Gold got back to the swing of its upward momentum for 2017 yesterday following its drop on Friday in the wake of positive employment and wage data from the US.
Prices rose back above their one-month high of $1,185 an ounce hit last Thursday and hit a peak of $1,187 in Asian trading this morning.
Trading was slightly lower, at $1,183 an ounce, at 10.30am in London.
Chief among the triggers for the fresh rally is market jitters after Theresa May pointed towards the UK have a hard Brexit.
ANZ analyst Daniel Hynes told Reuters: “The comments on the UK around Brexit that impacted the pound saw some safe-haven buying.”
He added that gold was “also getting support from strong physical buying in China ahead of the Lunar New Year later this month”, adds the news agency.

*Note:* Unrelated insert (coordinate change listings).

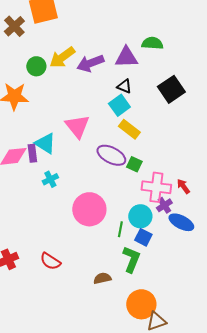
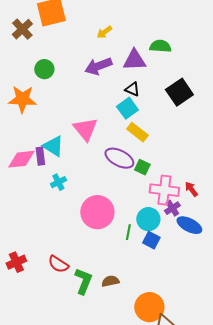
yellow arrow: (62, 57) -> (104, 32), moved, size x0.6
green L-shape: (131, 259) -> (83, 281), moved

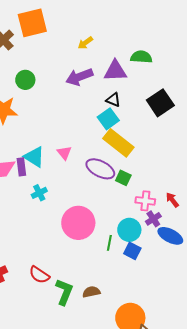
pink triangle: (85, 129) -> (64, 153), moved, size x0.6
yellow rectangle: (137, 132) -> (118, 143), size x1.4
pink cross: (164, 190) -> (145, 201), size x0.7

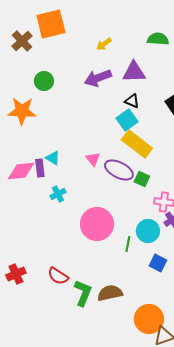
green semicircle: (141, 57) -> (158, 39), moved
pink triangle: (64, 153) -> (93, 159), moved
cyan triangle: (34, 157) -> (53, 158), size x0.7
blue square: (132, 251) -> (158, 263), moved
brown semicircle: (91, 292) -> (110, 293), size x1.4

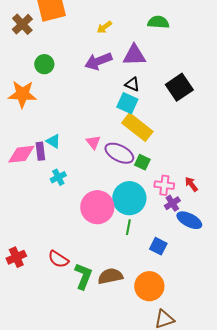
cyan square: (127, 120) -> (127, 103), turned -30
cyan circle: (148, 231) -> (129, 198), moved, size x1.4
orange circle: (149, 319) -> (149, 286), moved

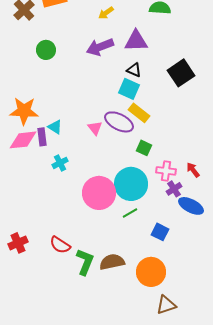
orange star: (22, 94) -> (24, 111), moved
yellow rectangle: (137, 127) -> (139, 113), size x0.7
purple ellipse: (119, 153) -> (119, 122), moved
green line: (128, 227) -> (130, 213), turned 49

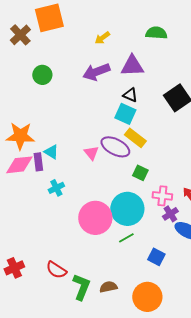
brown semicircle: (112, 262) -> (108, 287), size x0.7

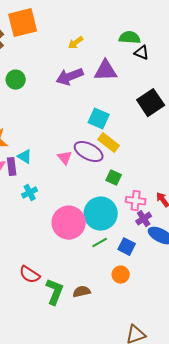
black triangle: (130, 95) -> (142, 53), moved
blue square: (156, 257) -> (127, 247), moved
orange circle: (147, 297) -> (121, 275), moved, size x0.6

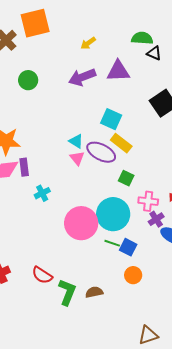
cyan triangle: (25, 157) -> (76, 141), moved
green line: (100, 243) -> (112, 243), turned 49
blue square: (127, 247) -> (128, 247), moved

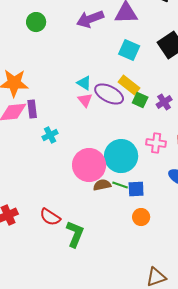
cyan square: (111, 119) -> (129, 50), moved
green square: (126, 178) -> (140, 100), moved
purple cross: (156, 219) -> (164, 102), moved
blue square: (128, 247) -> (136, 189), turned -30
brown semicircle: (94, 292) -> (102, 185), moved

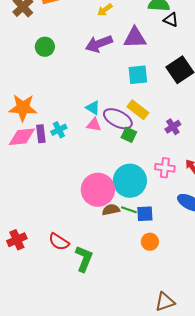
cyan square: (129, 50) -> (138, 75), turned -30
pink triangle: (85, 100) -> (94, 125), turned -42
green square: (140, 100) -> (129, 135), moved
cyan cross: (50, 135) -> (59, 130), moved

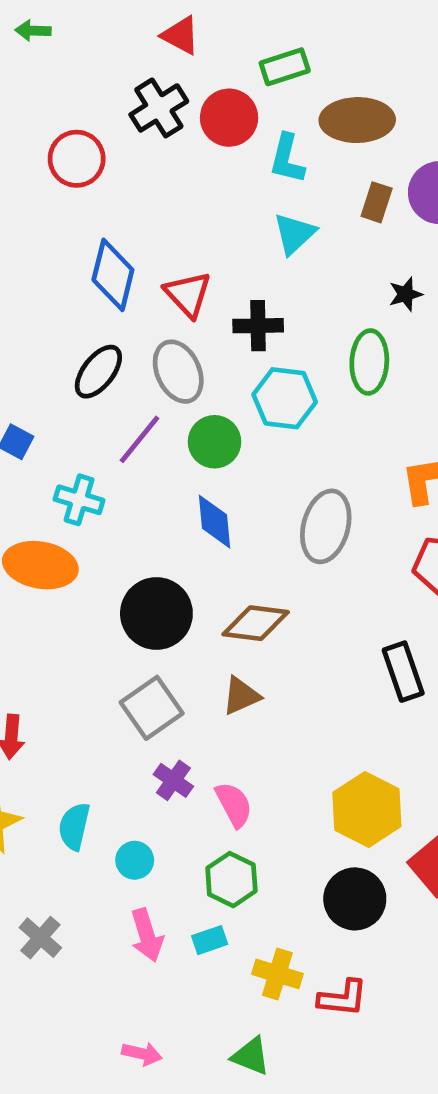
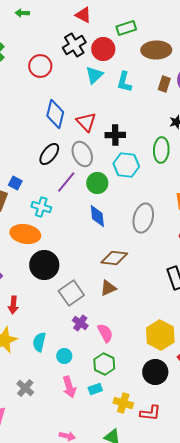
cyan L-shape: (287, 159) -> (124, 82), moved
cyan triangle: (294, 234) -> (94, 75), moved
black circle: (156, 613) -> (44, 265), moved

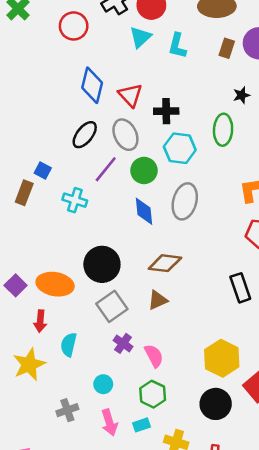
gray ellipse: (143, 218) -> (185, 201), moved
orange ellipse: (25, 234) -> (55, 284), moved
black circle: (44, 265) -> (102, 264), moved
cyan semicircle: (39, 342) -> (69, 345), moved
gray cross: (25, 388) -> (67, 410), moved, turned 30

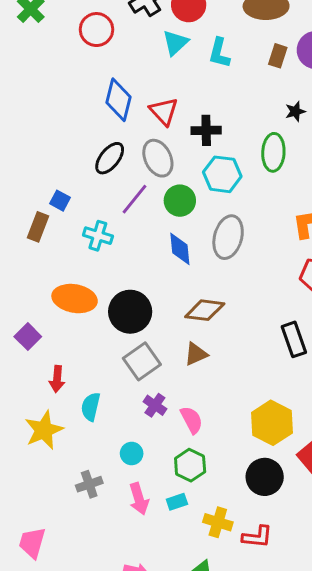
orange ellipse: (55, 284) -> (75, 299), moved

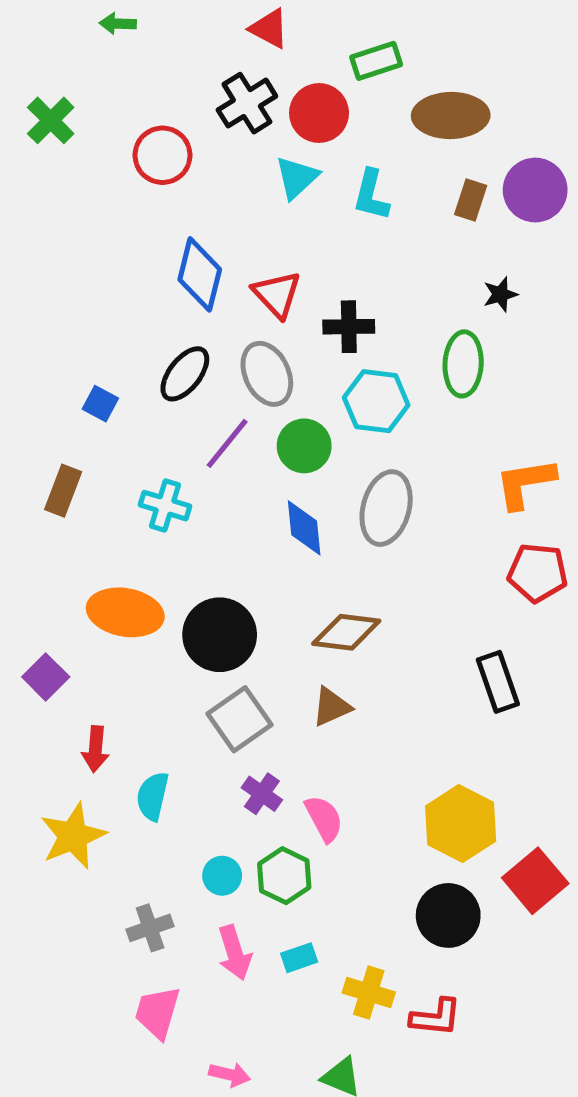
blue square: (60, 201) -> (100, 404), moved
green hexagon: (190, 465) -> (284, 876), moved
pink trapezoid: (32, 543) -> (158, 1012), moved

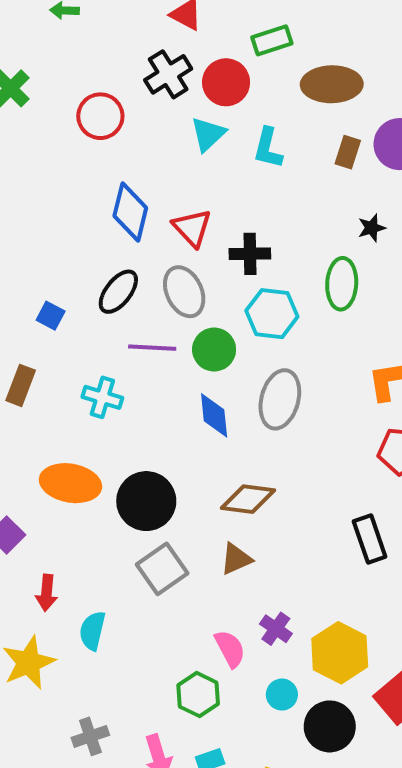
purple line: (227, 443) -> (152, 348), turned 54
purple cross: (262, 794) -> (276, 629), moved
cyan circle: (222, 876) -> (282, 695), moved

However, analysts are not convinced there is any significant upside left to the rally, which has seen gold recover from a low of $1,124 shortly after the election success of Donald Trump in November.
In fact, several have told Reuters they expect prices will continue to find resistance at $1,200 or lower in the near term.
In part, this reflects a lack of enthusiasm from hedge funds and other institutional investors, who Mining.com reports have dropped long positions, bets on prices rising in the future, by 90 per cent since a peak last July.
At the same time, they’ve doubled their short positions on falling prices.